**EXERCISE PROMPT**
Leaving out every image, restate all the records word for word.

**DATASET RECORDS**
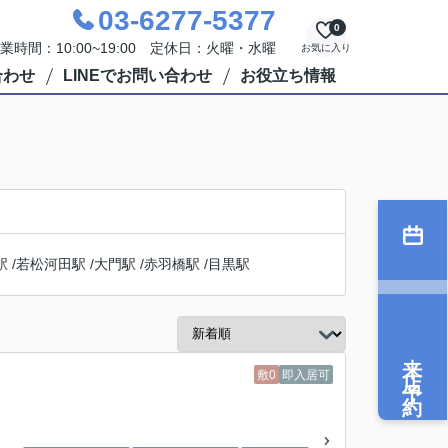
03-6277-5377
0
業時間：10:00~19:00 定休日：火曜・水曜
お気に入り
合わせ
LINEでお問い合わせ
お役立ち情報
駅
/
若松河田駅
/
大門駅
/
赤羽橋駅
/
目黒駅
来店予約
敷0
即入居可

**EXPECTED ANSWER**
03-6277-5377
0
業時間：10:00~19:00 定休日：火曜・水曜
お気に入り
合わせ
LINEでお問い合わせ
お役立ち情報
駅
/
若松河田駅
/
大門駅
/
赤羽橋駅
/
目黒駅
来店予約
敷0
即入居可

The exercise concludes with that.